After announcing his intentions to create an environmentally friendly Puerto Rican superhero as a part of this summer’s Puerto Rican Day Parade in New York, Edgardo Miranda-Rodriguez, with the collaborative efforts of several Puerto Rican artists, inkers, colorists and editors, is introducing his flag-wearing heroine, La Borinqueña, to comic-book fans today.

Miranda-Rodriguez heavily promoted the comic after news of it debuted in The Washington Post’s Comic Riffs in May, and he recently held celebratory events in New York and in Puerto Rico.

Today’s release date of the comic is intended to coincide with the 122nd anniversary of the Puerto Rican flag.

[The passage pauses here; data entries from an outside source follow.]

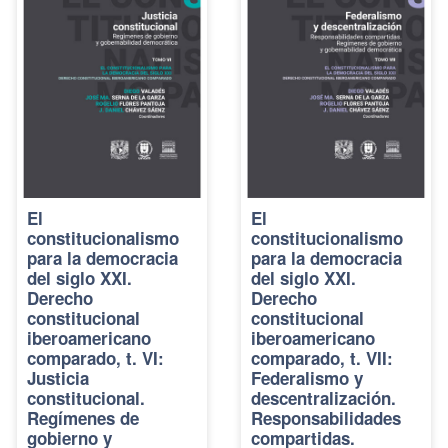
El
El
constitucionalismo
constitucionalismo
para la democracia
para la democracia
del siglo XXI.
del siglo XXI.
Derecho
Derecho
constitucional
constitucional
iberoamericano
iberoamericano
comparado, t. VI:
comparado, t. VII:
Justicia
Federalismo y
constitucional.
descentralización.
Regímenes de
Responsabilidades
gobierno y
compartidas.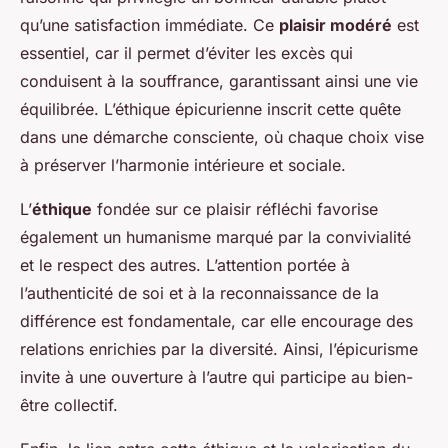
qu’une satisfaction immédiate. Ce
plaisir modéré
est
essentiel, car il permet d’éviter les excès qui
conduisent à la souffrance, garantissant ainsi une vie
équilibrée. L’éthique épicurienne inscrit cette quête
dans une démarche consciente, où chaque choix vise
à préserver l’harmonie intérieure et sociale.
L’
éthique
fondée sur ce plaisir réfléchi favorise
également un humanisme marqué par la convivialité
et le respect des autres. L’attention portée à
l’authenticité de soi et à la reconnaissance de la
différence est fondamentale, car elle encourage des
relations enrichies par la diversité. Ainsi, l’épicurisme
invite à une ouverture à l’autre qui participe au bien-
être collectif.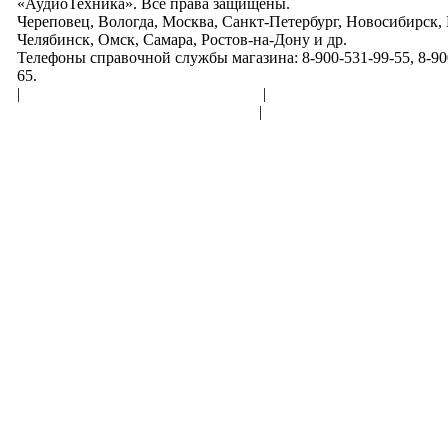
«АудиоТехника». Все права защищены.
Череповец, Вологда, Москва, Санкт-Петербург, Новосибирск,
Челябинск, Омск, Самара, Ростов-на-Дону и др.
Телефоны справочной службы магазина: 8-900-531-99-55, 8-900
65.
|
Пользовательское соглашение
|
Обработка персональн
Политика конфиденциальности
|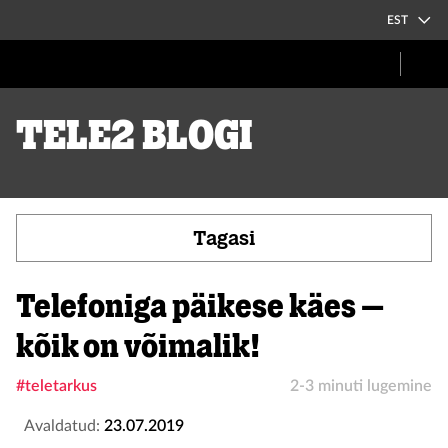
EST
Tele2 blogi
Tagasi
Telefoniga päikese käes –
kõik on võimalik!
#teletarkus
2-3 minuti lugemine
Avaldatud:
23.07.2019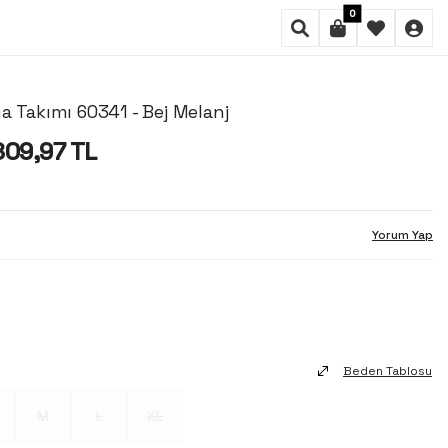
0
a Takımı 60341 - Bej Melanj
809,97
TL
Yorum Yap
Beden Tablosu
M
L
XL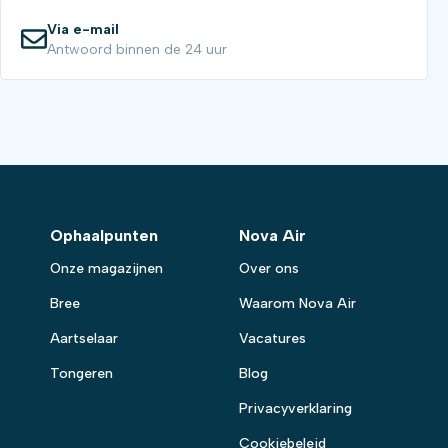
Via e-mail
Antwoord binnen de 24 uur
Ophaalpunten
Nova Air
Onze magazijnen
Over ons
Bree
Waarom Nova Air
Aartselaar
Vacatures
Tongeren
Blog
Privacyverklaring
Cookiebeleid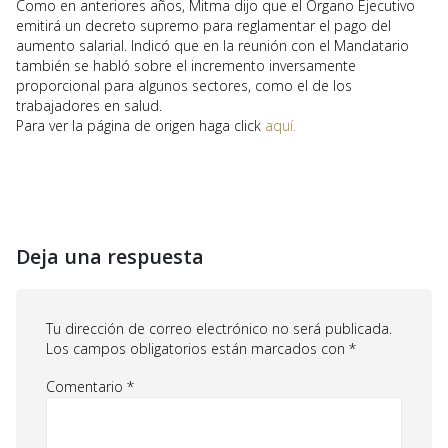
Como en anteriores años, Mitma dijo que el Órgano Ejecutivo
emitirá un decreto supremo para reglamentar el pago del
aumento salarial. Indicó que en la reunión con el Mandatario
también se habló sobre el incremento inversamente
proporcional para algunos sectores, como el de los
trabajadores en salud.
Para ver la página de origen haga click
aquí.
Deja una respuesta
Tu dirección de correo electrónico no será publicada.
Los campos obligatorios están marcados con
*
Comentario
*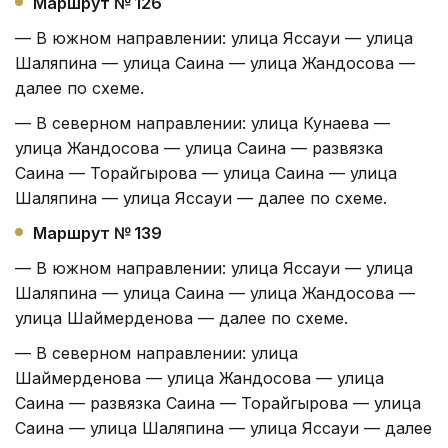
Маршрут № 126
— В южном направлении: улица Яссауи — улица
Шаляпина — улица Саина — улица Жандосова —
далее по схеме.
— В северном направлении: улица Кунаева —
улица Жандосова — улица Саина — развязка
Саина — Торайгырова — улица Саина — улица
Шаляпина — улица Яссауи — далее по схеме.
Маршрут № 139
— В южном направлении: улица Яссауи — улица
Шаляпина — улица Саина — улица Жандосова —
улица Шаймерденова — далее по схеме.
— В северном направлении: улица
Шаймерденова — улица Жандосова — улица
Саина — развязка Саина — Торайгырова — улица
Саина — улица Шаляпина — улица Яссауи — далее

At first glance, this comic is very much your standard superhero story, but the power of “La Borinqueña” is in the details.

The heroine, Marisol Rios De La Luz, greets you on the opening pages, flying in the sky and saving the day on the beaches of Puerto Rico while putting on a show with her nature-fueled superpowers. But the impact of this comic book comes from Miranda-Rodriquez’s putting Puerto Rican culture on display.

“La Borinqueña” is a bilingual comic book. Miranda-Rodriguez, knowing the power of the Puerto Rican flag and the pride it puts in all who salute it, perhaps rightfully assumes that many who will flock to this title are proud Puerto Rican comic book fans excited to see their culture in a superhero title. That’s not to say you have to be Puerto Rican to enjoy this comic book.

It’s one thing to wrap the Puerto Rican flag around La Borinqueña, but it’s what a hero does and experiences that determines what’s sometimes missing from superheroes who are on display for their diversity: authenticity.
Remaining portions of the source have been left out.